Among the seven small states, Sikkim has 1 clinic for 142 villages and Meghalaya 1 clinic for every 62. Goa and Tripura average 1 for 5 and 1 for 3 villages. Various regulations20 mandate the setting up of legal services clinics in jails subject to financial availability. There were 1062 jail legal services clinics (2017-18) in 1412 jails (as of December 2016). About 304,000 persons approached these clinics, of whom 71 per cent were provided legal assistance. Ideally each jail should have a legal services clinic of its own.
Where there are inmates from various districts in one jail there may be two clinics—one from each district, or there may be separate clinics for the male and female sections. Amongst the large states, Gujarat has the most jail legal services clinics—48 clinics in 27 jails: Punjab has 32 clinics in 26 jails; Chhattisgarh has 34 in 30 prisons. Kerala, Maharashtra and Uttar Pradesh have less than half the number of clinics required. Jharkhand, Odisha, Tamil Nadu and West Bengal do much better with clinics nearly matching the number of jails. The small states with much fewer jails do much better either exceeding or nearly reaching 1 clinic for 1 jail (with the exception of Sikkim).
While this speaks to the number of jail clinics, it does not speak to the quality of services provided. Across India, mandates and mechanisms to provide legal representation, awareness, aid and advice to local populations are in place to a larger or lesser extent. Nationally, finances are growing and there is a refreshing fl exibility in the activities that are permissible. The system is also deliberately kept under the aegis of the judiciary without executive interference on the plea that there is know-how as well as less opportunity for over-bureaucratization.

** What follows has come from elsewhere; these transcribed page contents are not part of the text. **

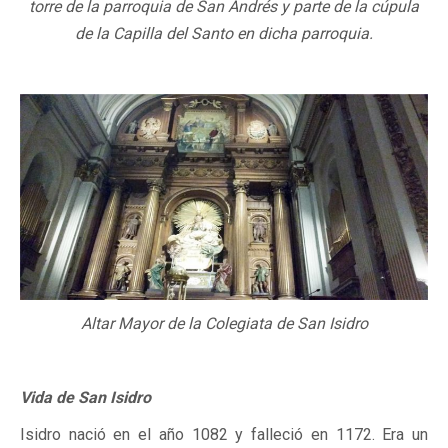
torre de la parroquia de San Andrés y parte de la cúpula
de la Capilla del Santo en dicha parroquia.
Altar Mayor de la Colegiata de San Isidro
Vida de San Isidro
Isidro nació en el año 1082 y falleció en 1172. Era un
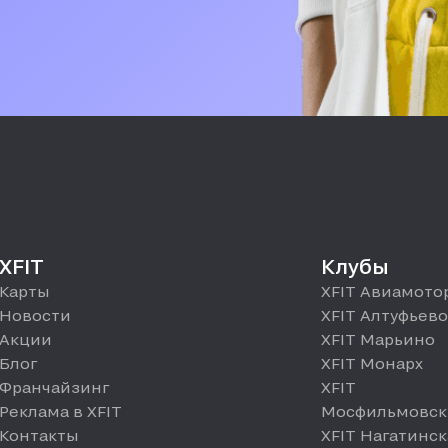
XFIT
Клубы
Карты
XFIT Авиамото
Новости
XFIT Алтуфьево
Акции
XFIT Марьино
Блог
XFIT Монарх
Франчайзинг
XFIT
Реклама в XFIT
Мосфильмовск
Контакты
XFIT Нагатинск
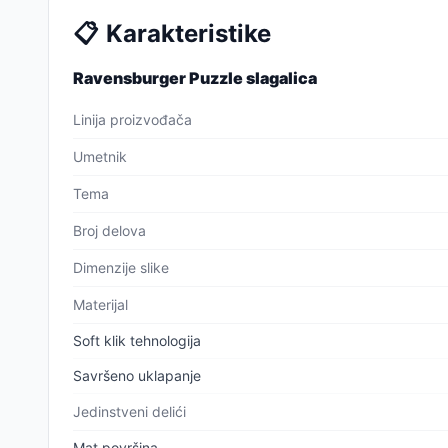
📋
Karakteristike
Ravensburger Puzzle slagalica
Linija proizvođača
Umetnik
Tema
Broj delova
Dimenzije slike
Materijal
Soft klik tehnologija
Savršeno uklapanje
Jedinstveni delići
Mat površina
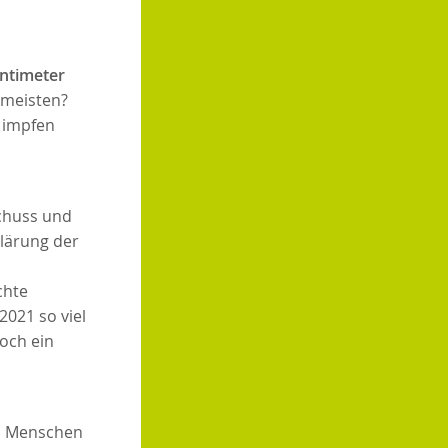
ntimeter
 meisten?
h impfen
schuss und
lärung der
chte
2021 so viel
och ein
en Menschen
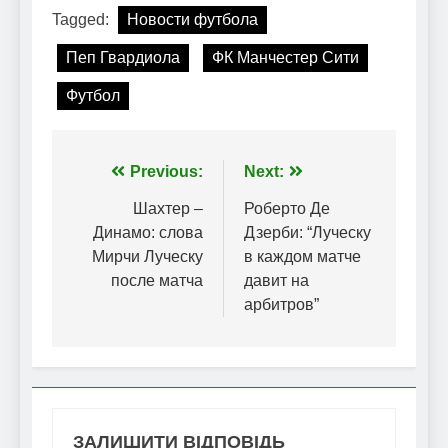
Tagged:
Новости футбола
Пеп Гвардиола
ФК Манчестер Сити
Футбол
Навігація
Previous:
Next:
записів
Шахтер –
Роберто Де
Динамо: слова
Дзерби: “Луческу
Мирчи Луческу
в каждом матче
после матча
давит на
арбитров”
ЗАЛИШИТИ ВІДПОВІДЬ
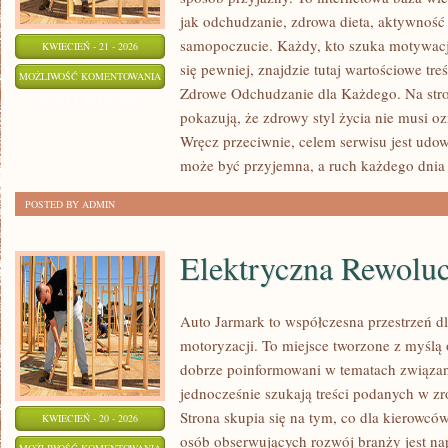
jak odchudzanie, zdrowa dieta, aktywność 
samopoczucie. Każdy, kto szuka motywacji, 
KWIECIEŃ - 21 - 2026
się pewniej, znajdzie tutaj wartościowe tre
ZDROWY
MOŻLIWOŚĆ KOMENTOWANIA
Zdrowe Odchudzanie dla Każdego. Na stron
STYL
ZOSTAŁA WYŁĄCZONA
pokazują, że zdrowy styl życia nie musi o
ŻYCIA
Wręcz przeciwnie, celem serwisu jest udow
może być przyjemna, a ruch każdego dni
POSTED BY ADMIN
Elektryczna Rewoluc
Auto Jarmark to współczesna przestrzeń dl
motoryzacji. To miejsce tworzone z myślą 
dobrze poinformowani w tematach związan
jednocześnie szukają treści podanych w z
Strona skupia się na tym, co dla kierowcó
KWIECIEŃ - 20 - 2026
osób obserwujących rozwój branży jest na
ELEKTRYCZNA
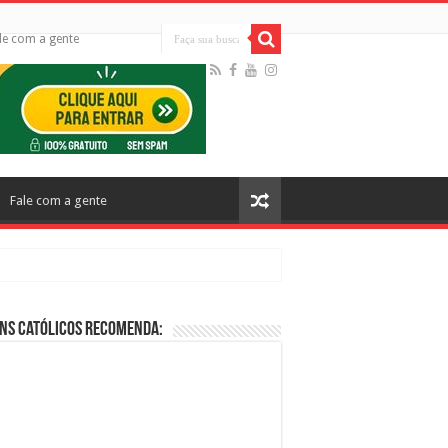
le com a gente
Fale com a gente
ns Católicos Recomenda:
cos no Cinema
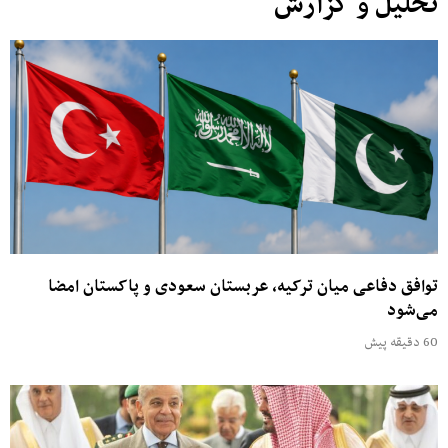
تحلیل و گزارش
توافق دفاعی میان ترکیه، عربستان سعودی و پاکستان امضا
می‌شود
60 دقیقه پیش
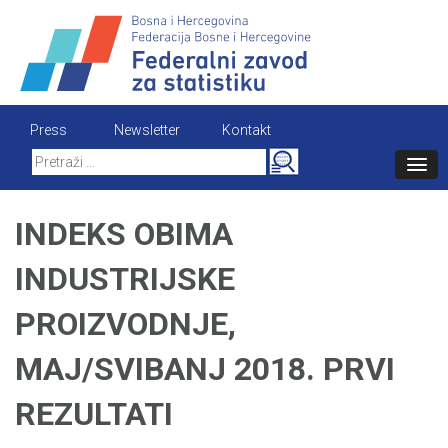
Skip
to
content
Press
Newsletter
Kontakt
Search
for:
INDEKS OBIMA
INDUSTRIJSKE
PROIZVODNJE,
MAJ/SVIBANJ 2018. PRVI
REZULTATI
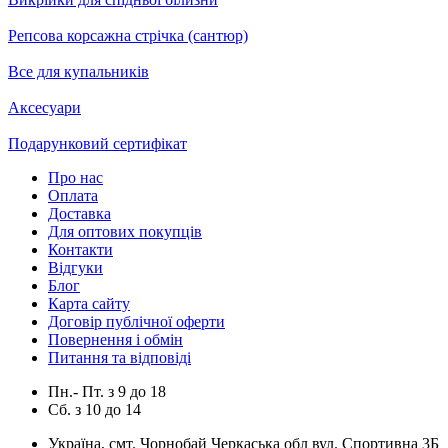
Репсова корсажна стрічка (сантюр)
Все для купальників
Аксесуари
Подарунковий сертифікат
Про нас
Оплата
Доставка
Для оптових покупців
Контакти
Відгуки
Блог
Карта сайту
Договір публічної оферти
Повернення і обмін
Питання та відповіді
Пн.- Пт.
з
9
до
18
Сб.
з
10
до
14
Україна, смт. Чорнобай Черкаська обл вул. Спортивна 3Б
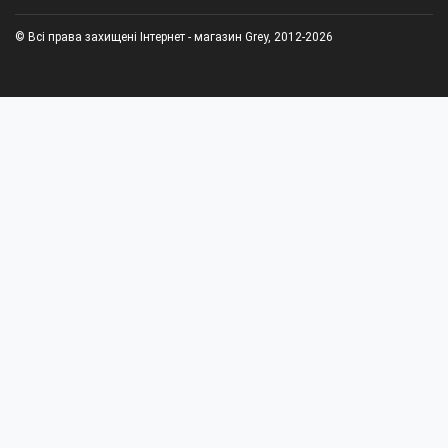
© Всі права захищені Інтернет - магазин Grey, 2012-2026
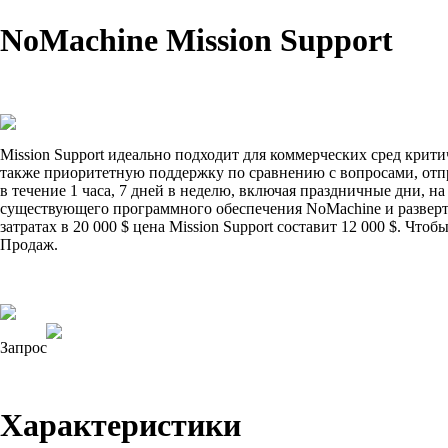
NoMachine Mission Support
Mission Support идеально подходит для коммерческих сред крити
также приоритетную поддержку по сравнению с вопросами, отпра
в течение 1 часа, 7 дней в неделю, включая праздничные дни, н
существующего программного обеспечения NoMachine и разверты
затратах в 20 000 $ цена Mission Support составит 12 000 $. Чт
Продаж.
Запрос
Характеристики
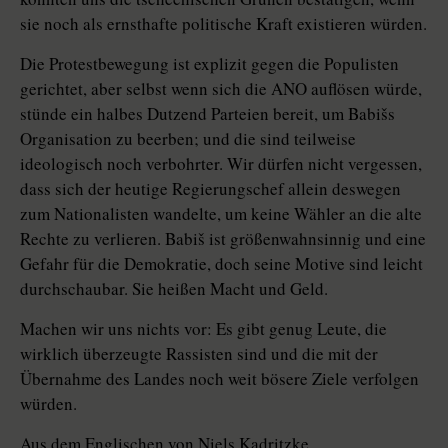
sie noch als ernsthafte politische Kraft existieren würden.
Die Protestbewegung ist explizit gegen die Populisten
gerichtet, aber selbst wenn sich die ANO auflösen würde,
stünde ein halbes Dutzend Parteien bereit, um Babišs
Organisation zu beerben; und die sind teilweise
ideologisch noch verbohrter. Wir dürfen nicht vergessen,
dass sich der heutige Regierungschef allein deswegen
zum Na­tio­nalisten wandelte, um keine Wähler an die alte
Rechte zu verlieren. Babiš ist größenwahnsinnig und eine
Gefahr für die Demokratie, doch seine Motive sind leicht
durchschaubar. Sie heißen Macht und Geld.
Machen wir uns nichts vor: Es gibt genug Leute, die
wirklich überzeugte Rassisten sind und die mit der
Übernahme des Landes noch weit bösere Ziele verfolgen
würden.
Aus dem Englischen von Niels Kadritzke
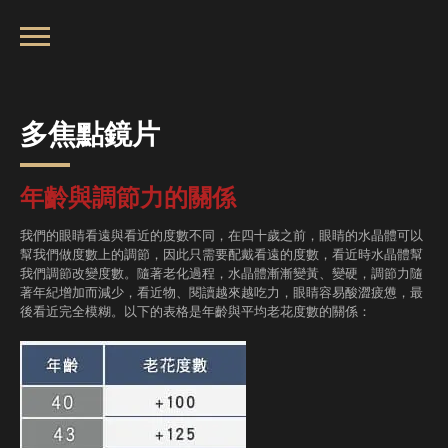
多焦點鏡片
年齡與調節力的關係
我們的眼睛看遠與看近的度數不同，在四十歲之前，眼睛的水晶體可以
幫我們做度數上的調節，因此只需要配戴看遠的度數，看近時水晶體幫
我們調節改變度數。隨著老化過程，水晶體漸漸變黃、變硬，調節力隨
著年紀增加而減少，看近物、閱讀越來越吃力，眼睛容易酸澀疲憊，最
後看近完全模糊。以下的表格是年齡與平均老花度數的關係：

Clearly there is also a large under-served population spread across the country for whom doorstep legal services is a hugely empowering resource whether it is for simple advice given to a farmer or an appeal made for a convict or a woman suffering violence. The use of the legal aid machinery to spread legal awareness about the Constitution, rights and legal relationships between individual and the State, and individuals inter se is particularly desirable and valuable. Knowledge of the law provides a common language for conflict resolution and easy access to remedies is known to bring social peace, reduce contention and violence.
That said, the figures indicate that there are too many short falls and anomalies in the structure of legal services institutions to effectively deliver to the last mile. While there have been considerable improvements in terms of policy-level changes, guided primarily by a growing consciousness within NALSA to further its reach and range of activities, outcome-related efforts at the ground-level need to reflect this. Improved monitoring of quality legal assistance, evaluations of the needs of individuals and local communities, and their satisfaction with the services provided, would go a long way in realizing the true potential of the huge complex of legal services offered.